The Roanoke Shooting and Forcible Psychiatric Treatment

A psychiatrist argues that "a vast majority of these tragedies" could be prevented by more aggressive mental health interventions.


Fox News

Referring to last week's shooting in Roanoke, Columbia University psychiatrist Jeffrey Lieberman argues in a New York Times op-ed piece that "a vast majority of these tragedies are preventable" through earlier, more aggressive, and more coercive "mental health care." Since psychiatrists have never been good at predicting violence, this claim invites skepticism, and Lieberman never backs it up.

The closest he comes is an anecdote about a college student who "quit the football team, left school and went home" at the beginning of his sophomore year:

He was withdrawn, disheveled, talked to himself and was suspicious of his friends and family. His parents knew something was wrong and sought treatment. When a mobile crisis team was called to the house he refused to engage with them. Although he clearly was ill, he was not aggressive, so they told his parents to continue monitoring their son's behavior and to call if he became a threat to himself or others. The next day he stabbed his twin half-brothers with a kitchen knife, killing one of them and severely injuring the other. 

The implication is that the college student should have been treated against his will, even though there was no evidence that he posed a threat to others. If only that had happened, Lieberman suggests, the attack could have been prevented.

Even if we accept that counterfactual supposition, it is not clear how it applies to the "vast majority" of shootings with multiple victims. Northeastern University criminologist James Alan Fox, an expert on mass murders, notes that the perpetrators of such crimes typically do not resemble the college student described by Lieberman:

Notwithstanding a few high-profile defendants—such as James Holmes in Aurora, Colo., and Jared Loughner in Tucson, Ariz.—whose mental health issues are well-documented, no clear relationship between psychiatric diagnosis and mass murder has been established.

Mass murderers generally do not hear voices or suspect that they are being followed. More typically, they are miserable, but not to the point that they'd be hospitalized or lose their ability to purchase guns.

Vester Lee Flanagan II, the perpetrator of last week's shooting, fits that description. Coworkers described him as touchy, volatile, and perpetually disgruntled—to the point that his employer recommended counseling and ultimately fired him. But Flanagan did not meet the legal criteria for commitment to a mental hospital or for losing his Second Amendment rights. Legislators can expand those criteria, of course, but that would inevitably affect lots of abrasive oddballs who, despite their off-putting quirks, pose no real threat to others. As Fox puts it:

People cannot be denied their Second Amendment rights just because they look strange or act in an odd manner….
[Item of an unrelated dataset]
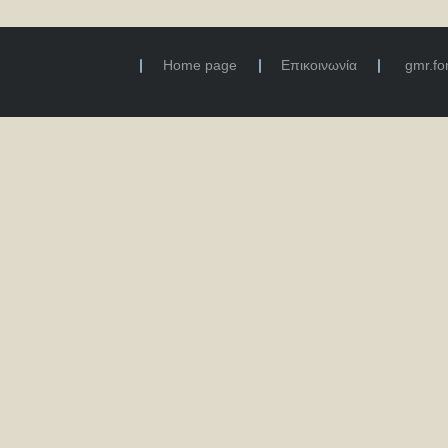
Home page
Επικοινωνία
gmr.f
While there are some common features in the profile of a mass murderer (depression, resentment, social isolation, tendency to blame others for their misfortunes, fascination with violence, and interest in weaponry), those characteristics are all fairly prevalent in the general population. Any attempt to predict would produce many false positives. Actually, the telltale warning signs come into clear focus only after the deadly deed.
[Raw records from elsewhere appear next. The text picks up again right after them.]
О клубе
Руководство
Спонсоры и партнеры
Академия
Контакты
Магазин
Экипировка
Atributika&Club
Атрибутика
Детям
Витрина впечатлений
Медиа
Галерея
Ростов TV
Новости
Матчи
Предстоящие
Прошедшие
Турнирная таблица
Yet Lieberman seems to think anyone who exhibits "bizarre and disruptive behavior" like Flanagan's should be forced to undergo psychiatric treatment, just in case. "We are reluctant to infringe on people's civil rights by forcing them to accept treatment," he writes, "even though we do just that for communicable infectious diseases such as tuberculosis and various sexually transmitted diseases." But unlike communicable infectious diseases, the conditions Lieberman wants to forcibly treat cannot be objectively verified and cannot be transmitted to other people. When it comes to justifying the use of force, those seem like pretty important distinctions.
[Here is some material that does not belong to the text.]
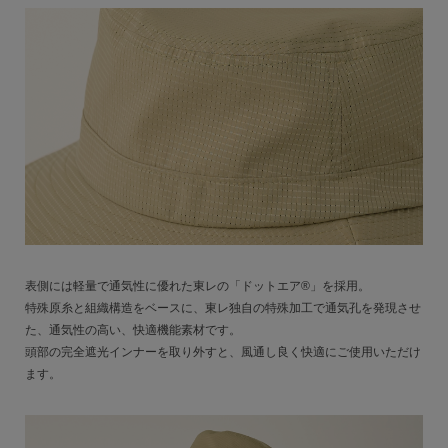
表側には軽量で通気性に優れた東レの「ドットエア®」を採用。
特殊原糸と組織構造をベースに、東レ独自の特殊加工で通気孔を発現させ
た、通気性の高い、快適機能素材です。
頭部の完全遮光インナーを取り外すと、風通し良く快適にご使用いただけ
ます。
Lieberman notes that 45 states have laws that "enable doctors to obtain a court order that requires severely mentally ill patients who meet certain legal criteria—if they are unable to care for themselves or are unwilling to take medication—to adhere to treatment." He calls for more aggressive use of such court orders against "a small number of people who have psychotic disorders, and known risk factors for violence, such as drug abuse and a history of violence."

It's hard to see how this prescription is relevant to the case at hand. Flanagan, after all, was able to take care of himself, and he does not seem to have been prescribed any psychiatric medication that he refused to take. So he apparently did not meet the criteria for a court order. Whether he was "severely mentally ill" or had a "psychotic disorder" is purely a matter of speculation. Even assuming that such a determination can be confidently made with a live person, there is no way to locate this purported condition in Flanagan's dead body or brain.

In any case, according to the American Psychiatric Association, "96% of people with serious mental illnesses never act violently." Presumably that is why Lieberman adds "known risk factors for violence" to his criteria for coercive treatment. It is debatable whether Flanagan had a history of violence. While his coworkers had alarming encounters with him, it looks like none rose to the level of assault. So far I have not seen any references to drug abuse. In short, Lieberman latches onto this case to argue that more use of court-ordered psychiatric treatment would stop the "vast majority" of mass shootings, but he does not even show how the policy he advocates could have stopped Flanagan, let alone most other murderers.